In 2020 and 2021, a handful of companies have decided to suspend or terminate their membership to obstructive industry associations. This includes AGL Energy, BHP, and Origin Energy leaving Queensland Resources Council in 2020, and Equinor leaving Australian Petroleum Production & Exploration Association in 2021. With more reviews expected in 2021, there will be increased investor scrutiny on corporate links to obstructive industry associations.

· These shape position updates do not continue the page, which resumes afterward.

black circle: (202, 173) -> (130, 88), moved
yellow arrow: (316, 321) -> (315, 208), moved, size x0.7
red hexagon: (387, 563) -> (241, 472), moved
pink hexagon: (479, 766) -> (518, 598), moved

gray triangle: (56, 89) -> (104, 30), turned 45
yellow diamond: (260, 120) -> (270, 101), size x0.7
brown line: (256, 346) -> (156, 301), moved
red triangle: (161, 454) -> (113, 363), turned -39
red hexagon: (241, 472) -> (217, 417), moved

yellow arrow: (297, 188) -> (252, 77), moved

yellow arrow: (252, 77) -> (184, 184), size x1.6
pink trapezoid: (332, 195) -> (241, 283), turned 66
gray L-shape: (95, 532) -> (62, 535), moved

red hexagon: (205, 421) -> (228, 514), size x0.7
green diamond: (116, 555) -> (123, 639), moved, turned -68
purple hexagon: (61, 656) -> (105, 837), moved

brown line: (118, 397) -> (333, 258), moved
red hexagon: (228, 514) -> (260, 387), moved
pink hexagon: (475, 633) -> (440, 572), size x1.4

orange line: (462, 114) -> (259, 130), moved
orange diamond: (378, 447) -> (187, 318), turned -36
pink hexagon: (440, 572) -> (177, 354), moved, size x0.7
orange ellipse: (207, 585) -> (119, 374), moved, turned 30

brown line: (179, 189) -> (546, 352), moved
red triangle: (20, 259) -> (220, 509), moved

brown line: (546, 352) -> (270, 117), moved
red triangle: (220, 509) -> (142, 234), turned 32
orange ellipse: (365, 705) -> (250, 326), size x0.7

Nine industry associations were identified by companies as partially misaligned with their own positions. However, InfluenceMap's analysis suggests that many cases of misalignment with the Paris Agreement were missed due to underlying problems with the review process, including “cherry-picking” high-level positive statements to support a finding of alignment. Our analysis indicates that 12 Australian industry associations have climate lobbying practices misaligned with the Paris Agreement (ranked as a D or below under InfluenceMap's system), with 3 groups materially misaligned (ranked as F or below).